What we learned during the ghost tour was that there was a plethora of spooky and unexplainable events occurring within the Lotz House. Items had gone missing and turned up in the middle of the hallway. Pieces of cannon balls had been found in corners of various rooms. Souvenir t-shirts in the gift shop (which I ended up buying) were thrown from their shelves and strewn across the floor. And these weren’t just stories: they were recollections from our tour guide, who had experienced them firsthand. Phantom faces in pictures, sudden booming knocks, a disappearing “lady in white”: the list of supernatural phenomena experienced in the house was endless.

One frightening experience I personally had during the tour was when the tour guide brought the group into the first upstairs bedroom. The group gathered around the tour guide, who was standing in the center of the bedroom, and my brother and I ended up standing at the edge of the room with our backs turned to another bedroom. The bedroom we had our backs to had its door open, and its lights turned off.

Several times while our tour guide was talking, my brother and I turned to look at each other, reacting to a strange sound coming from the corner of the bedroom behind us. There was a creaking sound and a popping sound, and though they were soft, they were distinct. While some might explain the noises as simply “the house settling”, while you’re in a notoriously haunted house, ghosts are just as plausible an explanation.

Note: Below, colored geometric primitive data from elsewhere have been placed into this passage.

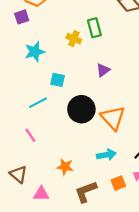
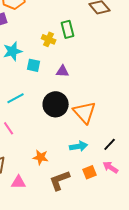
purple triangle: (103, 70) -> (63, 71), moved, turned 40
cyan square: (58, 80) -> (34, 65), moved

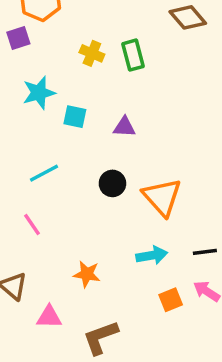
yellow cross: (49, 39) -> (92, 53), moved
black circle: (56, 104) -> (112, 183), size x0.6
black line: (110, 144) -> (205, 252), turned 40
brown L-shape: (60, 180) -> (100, 337), moved

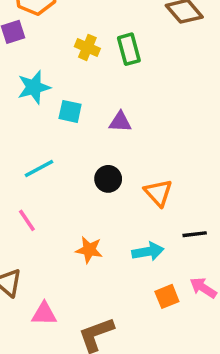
orange triangle: (162, 197) -> (158, 193), size x0.7
black line: (205, 252) -> (195, 234), moved
orange star: (87, 274) -> (89, 250), moved

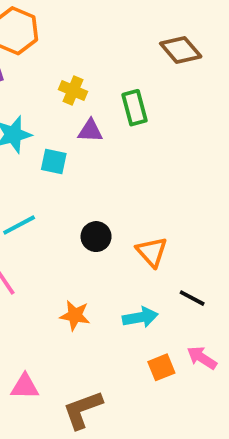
green rectangle: (129, 49) -> (134, 108), moved
purple triangle: (120, 122) -> (90, 131), moved
black line: (195, 234) -> (192, 298), turned 35

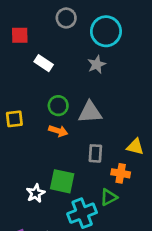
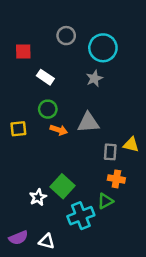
green circle: (58, 106) -> (48, 109), moved
orange arrow: (58, 131) -> (59, 130), moved
yellow triangle: (135, 147) -> (131, 145), moved
gray rectangle: (95, 153) -> (110, 152), moved
green square: (62, 181) -> (62, 186), turned 30

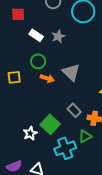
gray star: (94, 78) -> (58, 36), moved
gray triangle: (88, 123) -> (71, 72), turned 48
gray rectangle: (110, 152) -> (74, 110), moved, turned -48

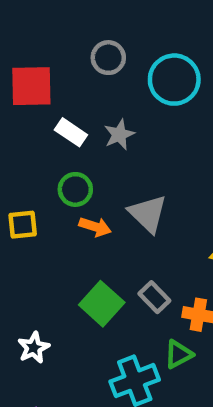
red square: (18, 14) -> (31, 86), size x1.5
green square: (50, 124) -> (102, 304), moved
white star: (30, 133) -> (34, 348), moved

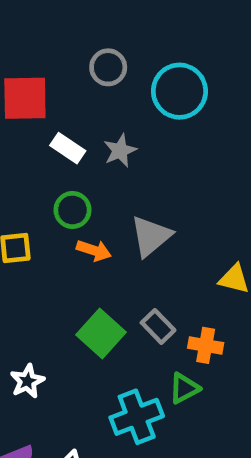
gray triangle: (148, 214) -> (151, 236), turned 36

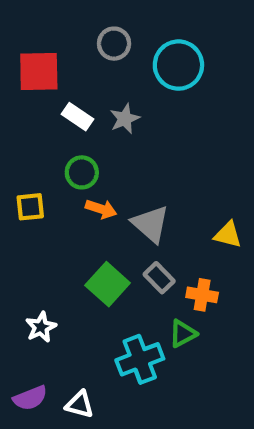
gray triangle: (151, 236) -> (151, 224), moved, turned -39

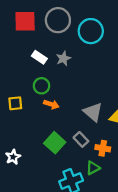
gray circle: (114, 44) -> (58, 20), size x1.5
red square: (39, 71) -> (25, 21), moved
gray triangle: (151, 224) -> (93, 112), moved
white star: (41, 327) -> (13, 157), moved

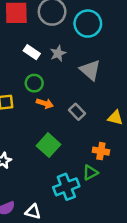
gray triangle: (93, 112) -> (90, 70), moved
gray rectangle: (81, 139) -> (77, 112), moved

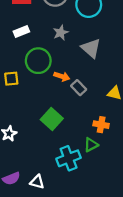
white rectangle: (32, 52) -> (21, 31), moved, turned -56
green circle: (34, 83) -> (38, 61), size x1.5
orange arrow: (45, 103) -> (62, 76), moved

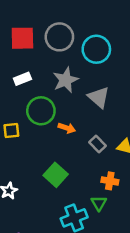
gray star: (61, 33) -> (66, 80), size x1.5
gray rectangle: (79, 88) -> (98, 144), moved
green triangle: (91, 145) -> (99, 203), turned -32

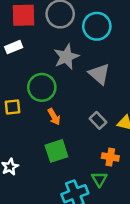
white rectangle: (22, 79) -> (14, 47), moved
orange arrow: (67, 128) -> (54, 117), moved, turned 42
green square: (56, 175) -> (56, 151), turned 30

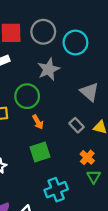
gray triangle: (99, 74) -> (89, 92), moved
orange cross: (110, 157) -> (87, 157), turned 32
green triangle: (99, 179) -> (94, 177), moved

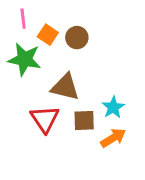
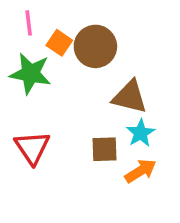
brown circle: (77, 38) -> (95, 46), size x1.5
brown triangle: (65, 87) -> (130, 97), moved
red triangle: (45, 119) -> (32, 147), moved

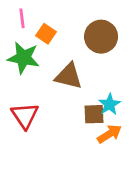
brown circle: (95, 46) -> (101, 37), moved
brown triangle: (130, 97) -> (69, 76), moved
brown square: (104, 149) -> (94, 114), moved

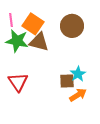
pink line: (22, 18) -> (11, 20), moved
orange square: (46, 34) -> (33, 24), size x1.5
brown triangle: (69, 76) -> (39, 42), moved

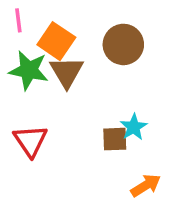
pink line: (11, 20) -> (18, 20), moved
brown triangle: (39, 42) -> (67, 72), turned 45
orange arrow: (78, 95) -> (146, 185), moved

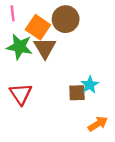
brown circle: (123, 44) -> (66, 19), moved

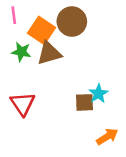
green star: (20, 47) -> (21, 52), size x0.7
brown triangle: (45, 48) -> (49, 53), turned 45

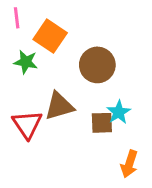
brown circle: (72, 22) -> (97, 65), moved
brown triangle: (49, 53) -> (59, 106), moved
orange arrow: (107, 137) -> (129, 164), turned 140

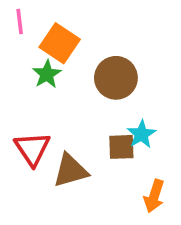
green star: (26, 62) -> (47, 74), moved, turned 30
brown triangle: (59, 106) -> (71, 171), moved

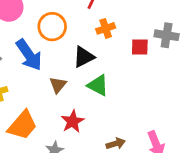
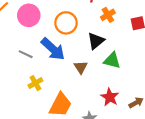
red star: (73, 121) -> (110, 97), moved

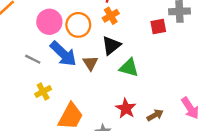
pink circle: (29, 15) -> (49, 22), moved
orange cross: (108, 15) -> (111, 16), moved
brown triangle: (81, 67) -> (90, 63), moved

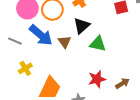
red star: (126, 108) -> (97, 79), turned 30

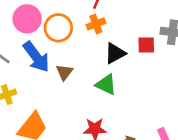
black triangle: (82, 26) -> (115, 53), moved

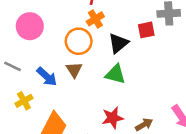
orange circle: (58, 28) -> (79, 41), moved
blue arrow: (36, 57) -> (47, 77), moved, size x0.7

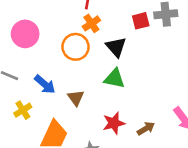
red square: (146, 30) -> (141, 21), moved
black triangle: (118, 43) -> (116, 47), turned -30
brown triangle: (74, 70) -> (76, 98), moved

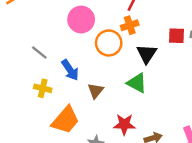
pink circle: (25, 34) -> (81, 20), moved
yellow cross: (23, 110) -> (43, 88), turned 30

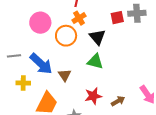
gray line: (39, 53) -> (14, 56), turned -32
blue arrow: (70, 70) -> (41, 64), size x1.4

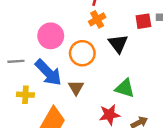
pink circle: (40, 23) -> (51, 36), moved
orange circle: (66, 36) -> (82, 53), moved
green triangle: (95, 61) -> (125, 88), moved

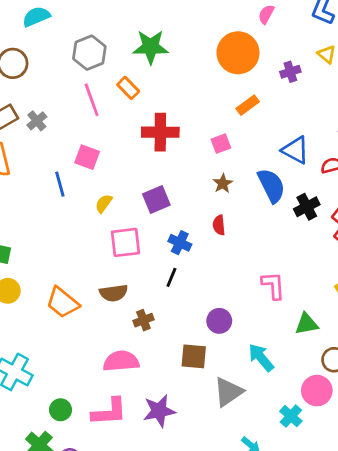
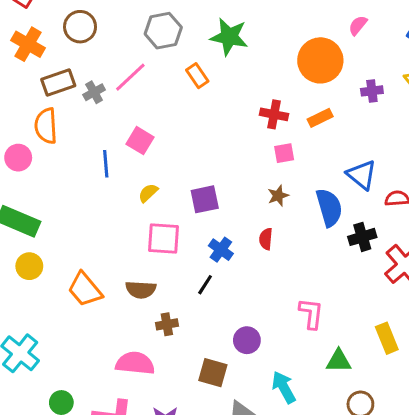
pink line: (92, 100) -> (130, 77), moved, turned 56
red cross: (160, 132) -> (274, 114), moved, size x0.7

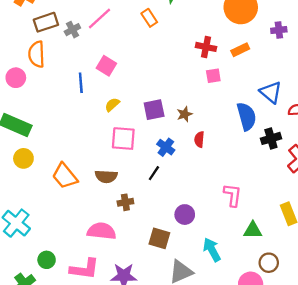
brown star: (278, 196) -> (185, 114), moved

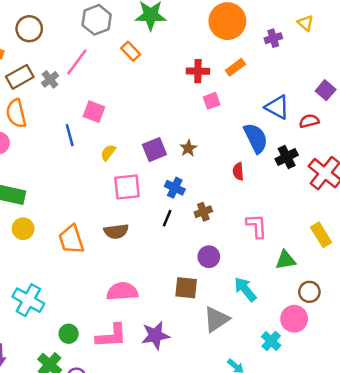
red semicircle: (199, 139) -> (238, 171), moved
orange trapezoid: (65, 176) -> (71, 239), turned 32
brown cross: (125, 202) -> (203, 212), moved

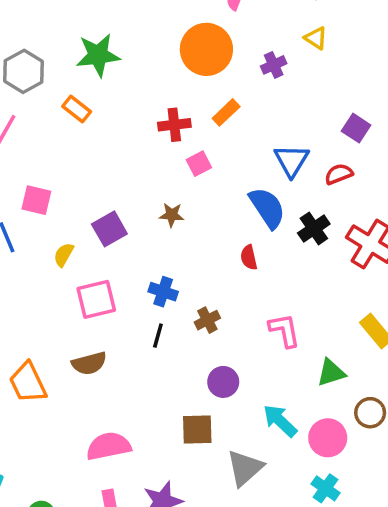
blue triangle: (277, 107) -> (292, 161), turned 40
brown star: (188, 148) -> (172, 215), moved, turned -30
purple square: (154, 150) -> (109, 229), moved
pink circle: (294, 319) -> (328, 438), moved

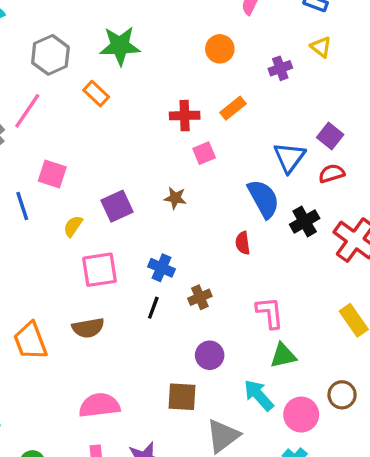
orange circle: (206, 49) -> (220, 49), size x0.6
purple square: (356, 128) -> (330, 136), moved
green triangle: (331, 373) -> (283, 356), moved

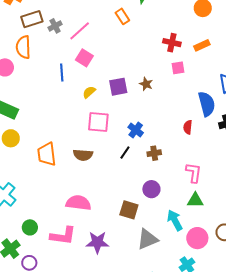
pink line: (27, 111) -> (80, 31), moved
brown star: (175, 198) -> (146, 84), moved

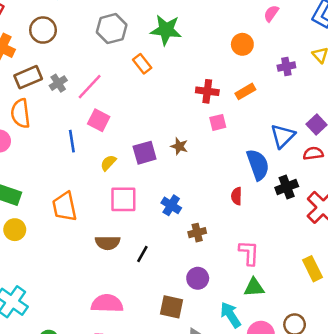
black line: (125, 153) -> (142, 254), moved
orange trapezoid: (47, 154) -> (65, 207), moved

Overall, the feeling of the house was extremely eerie. Whether that was because of the close quarters of some of the rooms, that the house was almost two centuries old, or just the sheer amount of people who had died in the immediate area, the atmosphere of the Lotz House was definitely supernatural.

As we drove away from the house, I kept glancing back towards the windows, looking for a shifting curtain or a ghostly face. No such movement occurred, but just because I didn’t see anything doesn’t necessarily mean there wasn’t something there.

The night after we visited the Lotz House, I was back home and had settled down in my bed to go to sleep, when I heard three swift knocks that sounded like they were coming from my closet door. As I tried to figure out the possible origin of the knocks in my head, I suddenly remembered I had hung up the shirt I had bought from the Lotz House in my closet. I shot out of bed and turned on my lights, revealing that my closet door was open, exactly how I had left it, and the shirt was staring back at me where I had hung it up.

Since that night, I have not heard any more knocks from my closet, and the shirt has not moved. However, I still have to wonder if that shirt, which may have been one of the shirts that had unexplainably flown off the shelf at the Lotz House’s gift shop, maybe had a ghost still attached.